# YOLOv6 in NCNN
This tutorial explains how to convert a YOLOv6 model into the [NCNN](https://github.com/Tencent/ncnn) format, as well as some common issues that may arise during the conversion process. This tutorial covers packaging and debugging in the [lite.ai.toolkit](https://github.com/DefTruth/lite.ai.toolkit) platform on the macOS environment.
## 0. Prepare Environment
There are currently two paths to convert a model to the NCNN format: the first path is from PyTorch to ONNX to NCNN, and the second path is from PyTorch to TorchScript to ONNX to NCNN.
* First path: Build [NCNN](https://github.com/Tencent/ncnn)
* Second path: Build [NCNN](https://github.com/Tencent/ncnn) and [PNNX](https://github.com/Tencent/ncnn/tree/master/tools/pnnx). If you don't want to build PNNX, maybe have a try: [PNNX releases](https://github.com/pnnx/pnnx/releases)
## 1. Prepare something else
* Prepare the original .pt file under the ./path/to/yolov6 directory.
* (Path 2)Prepare the export_pt.py file under the ./path/to/yolov6/deploy directory.

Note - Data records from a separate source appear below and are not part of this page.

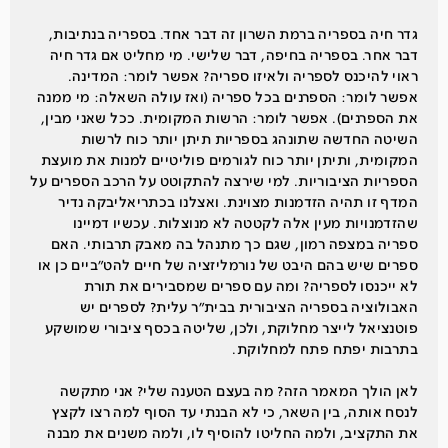
גדר חיה בספריה ברמת השרון זה דבר אחד. בספריה בנתיבות,
דבר אחר. בספריה בחיפה, דבר שלישי. מי מחליט אם גדר חיה
ראוי להיכנס לספריה ולאיזו ספריה? אפשר לומר: המדינה.
אפשר לומר: הספרנים בכל ספריה (ואז עולה השאלה: מי ממנה
את הספרנים). אפשר לומר: הרשות המקומית. ככל שאני מבין,
השיטה החדשה שתונהג בספריות תיתן יותר כוח לרשות
המקומית, ותיתן יותר כוח לגורמים פוליטיים למנות את מועצת
הספריות הציבוריות. למי שירצה להתקוטט על הרכב הספרים על
המדף זו תהיה הזדמנות מצוינת. ואצלנו בכתריאליבקה נדיר
שהזדמנויות מעין אלה לקטטה לא מנוצלות. עכשיו דמיינו
ספריה במצפה רמון, שגם כך מתנהל בה מאבק תרבותי. האם
ספרים שיש בהם היבט של נורמליזציה של חיים להט״ביים כן או
לא ייכנסו לספריה? ומה עם ספרים שמסבירים את תורת
האבולוציה בספריה הציבורית בבית״ר עלית? לספרים יש
פוטנציאל לייצר מחלוקת, ולכן, שליטה בכסף ציבורי שמושקע
בתרבות יפתח פתח למחלוקת.
לאן הולך המאמר הזה? מה בעצם הטענה שלי? אני מתקשה
לנסח אותה, בין השאר, כי לא הבנתי עד הסוף למה רצו לקצץ
את התקציב, ולמה החליטו להוסיף לו, ולמה משנים את מבנה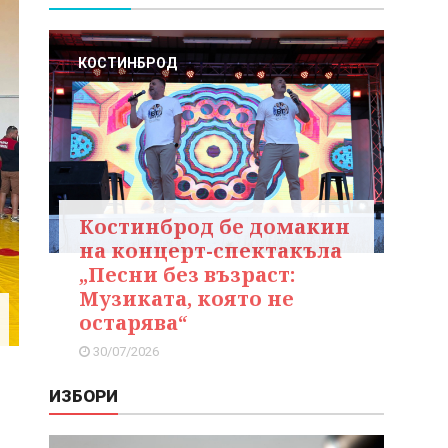
КОСТИНБРОД
Костинброд бе домакин
на концерт-спектакъла
„Песни без възраст:
Музиката, която не
остарява“
30/07/2026
ИЗБОРИ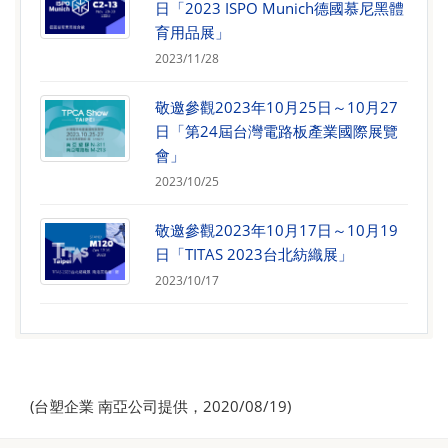
日「2023 ISPO Munich德國慕尼黑體
育用品展」
2023/11/28
敬邀參觀2023年10月25日～10月27
日「第24屆台灣電路板產業國際展覽
會」
2023/10/25
敬邀參觀2023年10月17日～10月19
日「TITAS 2023台北紡織展」
2023/10/17
(台塑企業 南亞公司提供，2020/08/19)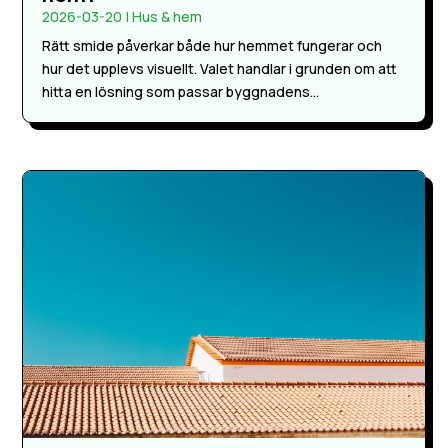
2026-03-20
|
Hus & hem
Rätt smide påverkar både hur hemmet fungerar och
hur det upplevs visuellt. Valet handlar i grunden om att
hitta en lösning som passar byggnadens...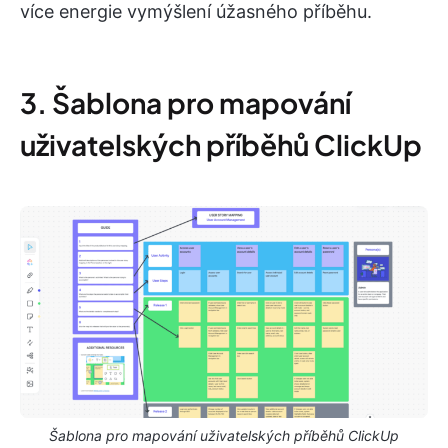
více energie vymýšlení úžasného příběhu.
3. Šablona pro mapování
uživatelských příběhů ClickUp
Šablona pro mapování uživatelských příběhů ClickUp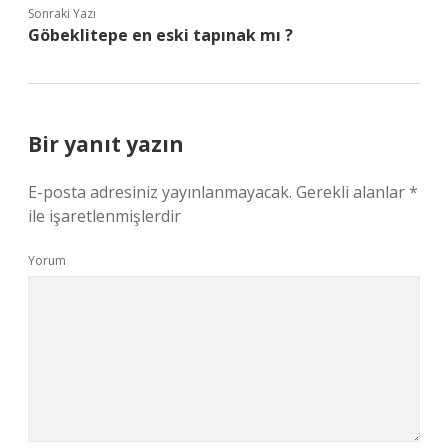
Sonraki Yazı
Göbeklitepe en eski tapınak mı ?
Bir yanıt yazın
E-posta adresiniz yayınlanmayacak.
Gerekli alanlar
*
ile işaretlenmişlerdir
Yorum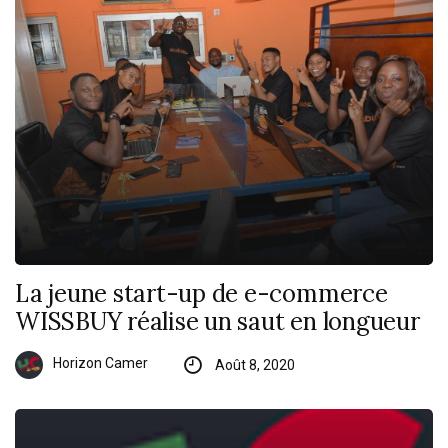
La jeune start-up de e-commerce
WISSBUY réalise un saut en longueur
Horizon Camer
Août 8, 2020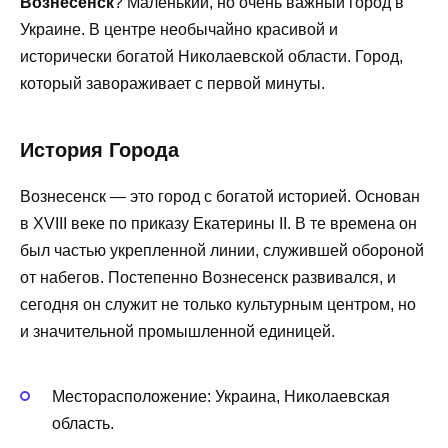
Вознесенск
? Маленький, но очень важный город в
Украине. В центре необычайно красивой и
исторически богатой Николаевской области. Город,
который завораживает с первой минуты.
История Города
Вознесенск — это город с богатой историей. Основан
в XVIII веке по приказу Екатерины II. В те времена он
был частью укрепленной линии, служившей обороной
от набегов. Постепенно Вознесенск развивался, и
сегодня он служит не только культурным центром, но
и значительной промышленной единицей.
Месторасположение: Украина, Николаевская
область.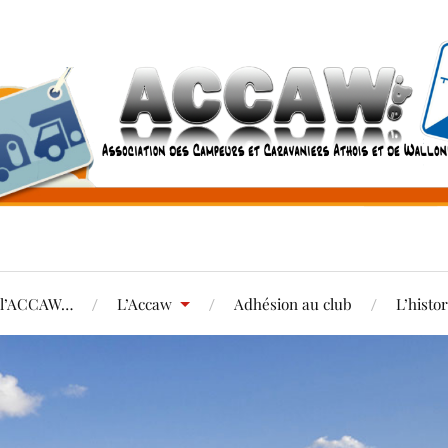
e l’ACCAW…
L’Accaw
Adhésion au club
L’histo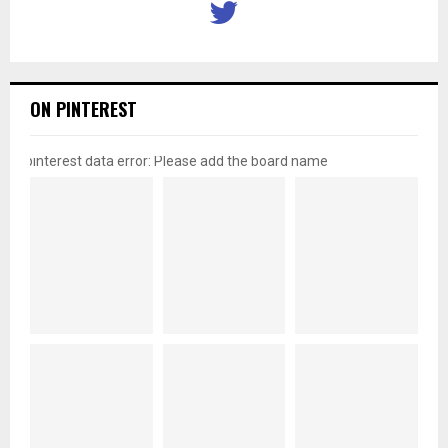
ON PINTEREST
pinterest data error: Please add the board name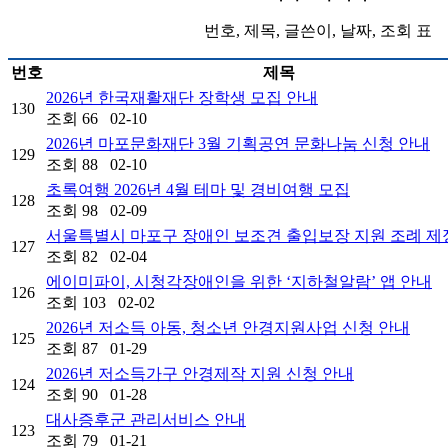
번호, 제목, 글쓴이, 날짜, 조회 표
번호
제목
2026년 한국재활재단 장학생 모집 안내
130
조회
66
02-10
2026년 마포문화재단 3월 기획공연 문화나눔 신청 안내
129
조회
88
02-10
초록여행 2026년 4월 테마 및 경비여행 모집
128
조회
98
02-09
서울특별시 마포구 장애인 보조견 출입보장 지원 조례 제
127
조회
82
02-04
에이미파이, 시청각장애인을 위한 ‘지하철알람’ 앱 안내
126
조회
103
02-02
2026년 저소득 아동, 청소년 안경지원사업 신청 안내
125
조회
87
01-29
2026년 저소득가구 안경제작 지원 신청 안내
124
조회
90
01-28
대사증후군 관리서비스 안내
123
조회
79
01-21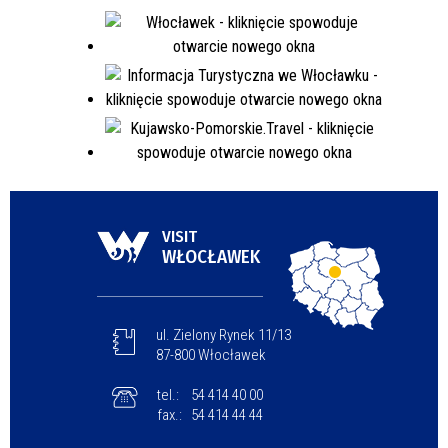
VISIT
WŁOCŁAWEK
ul. Zielony Rynek 11/13
87-800 Włocławek
tel.:
54 414 40 00
fax.:
54 414 44 44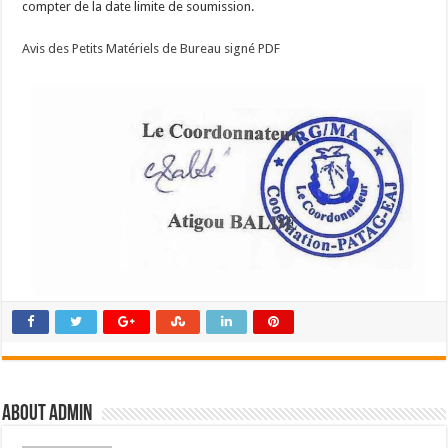
compter de la date limite de soumission.
Avis des Petits Matériels de Bureau signé PDF
About admin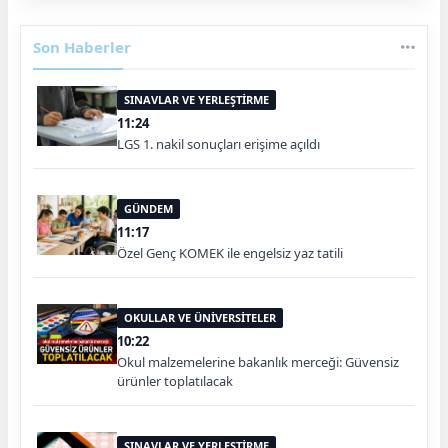
Son Haberler
SINAVLAR VE YERLEŞTİRME
11:24
LGS 1. nakil sonuçları erişime açıldı
GÜNDEM
11:17
Özel Genç KOMEK ile engelsiz yaz tatili
OKULLAR VE ÜNİVERSİTELER
10:22
Okul malzemelerine bakanlık merceği: Güvensiz
ürünler toplatılacak
SINAVLAR VE YERLEŞTİRME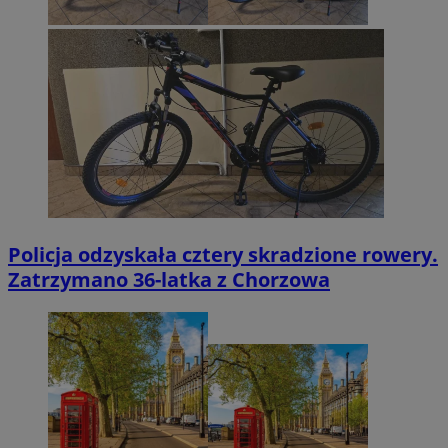
Policja odzyskała cztery skradzione rowery.
Zatrzymano 36-latka z Chorzowa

And you should modify the code as the following tutorial.
## 2. Convert
#### 2.1 ONNX-->NCNN path
* Export ONNX model as following command:
```shell
python deploy/ONNX/export_onnx.py --weights ./path/to/yolov6s.pt --device 0 --simplify --batch [1 or 32]
```
* Use the onnx2ncnn tool to convert the ONNX model to NCNN format:
```shell
./onnx2ncnn ./path/to/yolov6s.onnx ./path/to/save/yolov6s.param /path/to/save/yolov6s.bin
```
#### 2.2 PNNX-->NCNN path
* Modify the export_pt.py as follow
Show/Hide export.py
#!/usr/bin/env python3
# -*- coding:utf-8 -*-
import argparse
import sys
import os
import torch
import torch.nn as nn
ROOT = os.getcwd()
if str(ROOT) not in sys.path:
sys.path.append(str(ROOT))
from yolov6.models.yolo import *
from yolov6.models.effidehead import Detect
from yolov6.layers.common import *
from yolov6.utils.events import LOGGER
from yolov6.utils.checkpoint import load_checkpoint
if __name__ == '__main__':
parser = argparse.ArgumentParser()
parser.add_argument('--weights', type=str, default='./yolov6s.pt', help='weights path')
parser.add_argument('--half', action='store_true', help='FP16 half-precision export')
parser.add_argument('--device', default='cpu', help='cuda device, i.e. 0 or 0,1,2,3 or cpu')
parser.add_argument('--inplace', action='store_true', help='set Detect() inplace=True')
args = parser.parse_args()
print(args)
cuda = args.device != 'cpu' and torch.cuda.is_available()
device = torch.device(f'cuda:{args.device}' if cuda else 'cpu')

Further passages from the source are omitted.